É aí que começam as diferenças entre homens e mulheres, segundo Simone de Beauvoir: o controle do próprio corpo e do próprio destino. A menstruação e o estupro mostram como as mulheres não têm controle sequer de si mesmas. E antes da invenção da pílula anticoncepcional, também não tínhamos o controle sobre a procriação.

Com essa condição biológica, a sociedade ensina às mulheres que o mais "certo", ou seguro, é casar e ter filhos. Enfim, arrumar um homem e uma família que a proteja. Embora cada vez mais elas priorizem a vida profissional, deixando para criar uma família depois dos trinta anos, ainda ouvem por todos os lados a cobrança de "sossegar" e cumprir logo seu papel de esposa e mãe.

Há algum tempo, uma aluna, que deveria ter uns 20 anos na época, me disse que não poderia se imaginar aos 29 solteira e sem filhos. Isso seria "uma tragédia". Espero que ela tenha lido Simone de Beauvoir de lá para cá, ou então vai mesmo acabar se jogando sobre a linha de um trem.

Mulheres que se rendem às vozes da sociedade e não se dedicam a nenhuma outra ocupação, seja ela profissional ou não, vivem confinadas no ambiente doméstico, com pouco espaço de manobra.
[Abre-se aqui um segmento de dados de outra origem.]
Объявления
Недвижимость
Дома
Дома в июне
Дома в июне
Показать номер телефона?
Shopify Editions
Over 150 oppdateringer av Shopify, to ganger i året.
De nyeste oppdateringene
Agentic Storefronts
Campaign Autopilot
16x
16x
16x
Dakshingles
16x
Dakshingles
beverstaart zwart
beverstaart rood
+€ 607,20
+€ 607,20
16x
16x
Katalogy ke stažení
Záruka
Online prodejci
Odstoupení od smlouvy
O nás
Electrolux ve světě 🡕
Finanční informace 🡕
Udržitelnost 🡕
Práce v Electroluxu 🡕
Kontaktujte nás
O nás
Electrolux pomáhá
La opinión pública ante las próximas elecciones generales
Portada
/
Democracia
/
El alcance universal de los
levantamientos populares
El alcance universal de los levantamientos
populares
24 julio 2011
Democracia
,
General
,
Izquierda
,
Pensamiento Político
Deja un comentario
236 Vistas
Seu universo se resume a tarefas do lar, cuidados com a beleza e comentários sobre a vida alheia, sobretudo em relação ao tema familiar, casos amorosos, celebridades e toda a pauta das revistas de fofoca.

Na infância, essas mulheres aprendem a agradar a todos para serem aceitas. Na adolescência, suspiram pelo príncipe encantado até que a ficha cai logo na primeira transa: o príncipe encantado é propaganda enganosa, porque se tivessem dito como a primeira vez é animalesca e dolorosa, ela fugiria com ou sem sapatinho de cristal. No casamento, a mulher tem outra decepção e descobre que a casa paterna não era tão ruim quanto imaginava em vista da nova realidade. Mas aí já é tarde e ela tem que agüentar. Então, ela pensa que tudo tem um preço e, ao menos, ela tem um marido. Por pior que ele seja, não está sozinha, encalhada.
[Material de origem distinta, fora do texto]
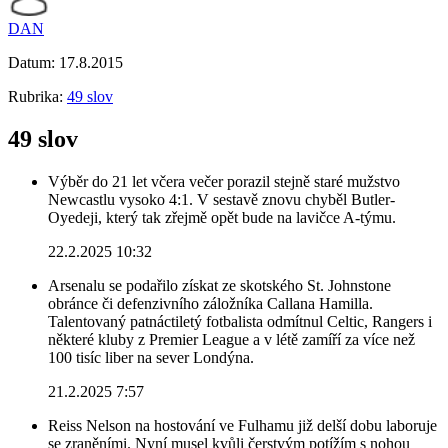
DAN
Datum:
17.8.2015
Rubrika:
49 slov
49 slov
Výběr do 21 let včera večer porazil stejně staré mužstvo
Newcastlu vysoko 4:1. V sestavě znovu chyběl Butler-
Oyedeji, který tak zřejmě opět bude na lavičce A-týmu.
22.2.2025 10:32
Arsenalu se podařilo získat ze skotského St. Johnstone
obránce či defenzivního záložníka Callana Hamilla.
Talentovaný patnáctiletý fotbalista odmítnul Celtic, Rangers i
některé kluby z Premier League a v létě zamíří za více než
100 tisíc liber na sever Londýna.
21.2.2025 7:57
Reiss Nelson na hostování ve Fulhamu již delší dobu laboruje
se zraněními. Nyní musel kvůli čerstvým potížím s nohou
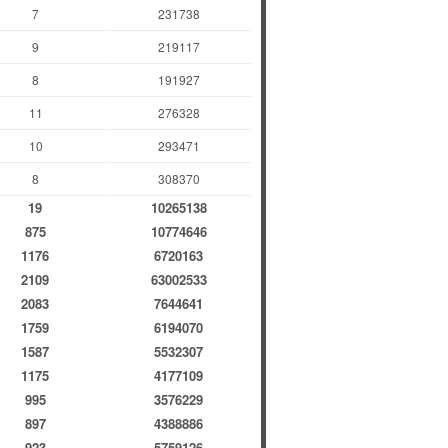
7
231738
9
219117
8
191927
11
276328
10
293471
8
308370
19
10265138
875
10774646
1176
6720163
2109
63002533
2083
7644641
1759
6194070
1587
5532307
1175
4177109
995
3576229
897
4388886
923
5759126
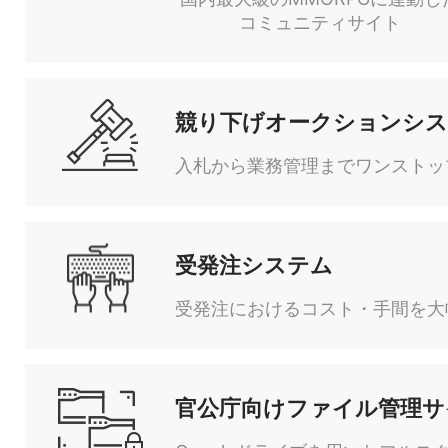
コミュニティサイト
競り下げオークションシ
入札から業務管理までワンストッ
受発注システム
受発注におけるコスト・手間を大
官公庁向けファイル管理サ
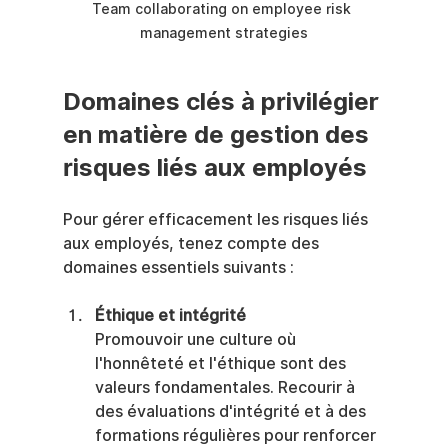
Team collaborating on employee risk 
management strategies
Domaines clés à privilégier 
en matière de gestion des 
risques liés aux employés
Pour gérer efficacement les risques liés 
aux employés, tenez compte des 
domaines essentiels suivants :
Éthique et intégrité
Promouvoir une culture où 
l'honnêteté et l'éthique sont des 
valeurs fondamentales. Recourir à 
des évaluations d'intégrité et à des 
formations régulières pour renforcer 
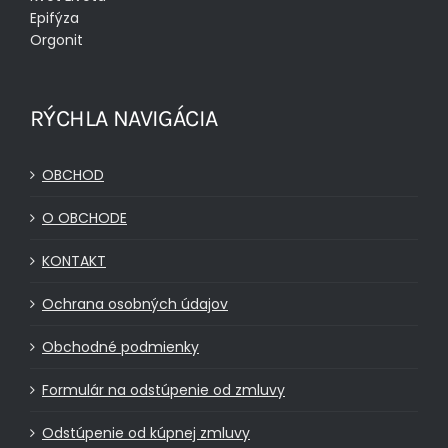
Epifýza
Orgonit
RÝCHLA NAVIGÁCIA
OBCHOD
O OBCHODE
KONTAKT
Ochrana osobných údajov
Obchodné podmienky
Formulár na odstúpenie od zmluvy
Odstúpenie od kúpnej zmluvy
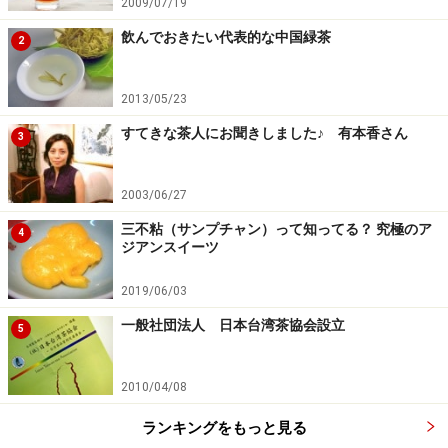
2009/07/19
飲んでおきたい代表的な中国緑茶
2
2013/05/23
すてきな茶人にお聞きしました♪ 有本香さん
3
2003/06/27
三不粘（サンプチャン）って知ってる？ 究極のア
4
ジアンスイーツ
2019/06/03
一般社団法人 日本台湾茶協会設立
5
2010/04/08
ランキングをもっと見る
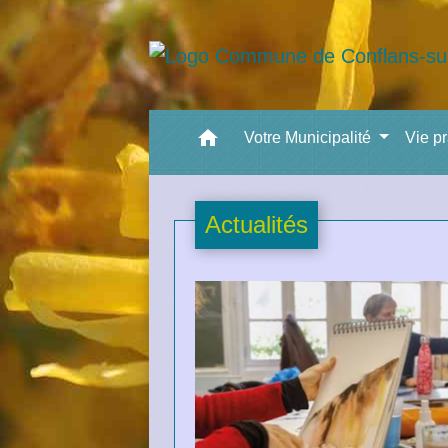
home
Votre Municipalité
Vie p
Actualités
Para Simone de Beauvoir, o caminho da libertação feminina é a independência. Não à toa, as mulheres que cita com maior admiração são as artistas e as prostitutas. As primeiras por seguirem seus sonhos independentemente do preconceito a que se submeteram ao longo dos anos (haja vista a freqüência com que as atrizes eram confundidas com prostitutas). As segundas por denunciarem a hipocrisia social ao assumir como profissão aquilo que as esposas aceitavam como o destino feminino. Em outros termos, se não resta à mulher alternativa ao papel de objeto sexual masculino, cobrar por isso e garantir a própria sobrevivência não deixa de ser uma atitude independente.
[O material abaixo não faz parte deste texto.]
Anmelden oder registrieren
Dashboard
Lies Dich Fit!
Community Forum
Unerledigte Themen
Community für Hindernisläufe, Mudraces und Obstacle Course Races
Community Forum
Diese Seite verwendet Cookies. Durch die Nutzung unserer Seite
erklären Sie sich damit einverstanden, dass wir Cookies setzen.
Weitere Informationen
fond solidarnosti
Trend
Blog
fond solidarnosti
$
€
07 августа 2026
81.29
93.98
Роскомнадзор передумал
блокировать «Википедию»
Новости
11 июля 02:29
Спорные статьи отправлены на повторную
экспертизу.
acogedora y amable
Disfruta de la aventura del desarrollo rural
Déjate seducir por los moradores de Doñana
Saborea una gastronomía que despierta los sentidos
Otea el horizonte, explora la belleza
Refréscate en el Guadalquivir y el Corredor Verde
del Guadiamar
No Brasil e em muitos outros países, a mulher tem conseguido garantir sua independência financeira e até manter os gastos de filhos, pais e maridos. Mas independência financeira não é o mesmo que independência emocional, algo a que nem Simone de Beauvoir nem Jean-Paul Sartre estavam imunes, diga-se.

Inspiradas em Beauvoir, muitas feministas pregaram uma igualdade de sexos que ela mesma sabia não existir. Para a filósofa, o necessário seria haver uma igualdade de oportunidades e um respeito pela diferença da mulher. Não é uma questão de ser hierarquicamente superior ou inferior ao homem; Beauvoir sabia que o feminino e o masculino são diferentes e não há como medir o valor de cada um.

Se Beauvoir pintava as unhas ou trazia o cachimbo de Jean-Paul Sartre para ele, isso não implica necessariamente uma submissão à maléfica estrutura machista, mas talvez amor por si mesma e pelo outro. Cuidar de si, cultivar a própria feminilidade e o amor ao outro não é nocivo quando reservamos espaço para o nosso crescimento profissional, intelectual e para a realização de nossas aspirações. Sob esse aspecto, ninguém pode negar a realização pessoal de Simone de Beauvoir ao longo dos seus cem anos de independência feminina.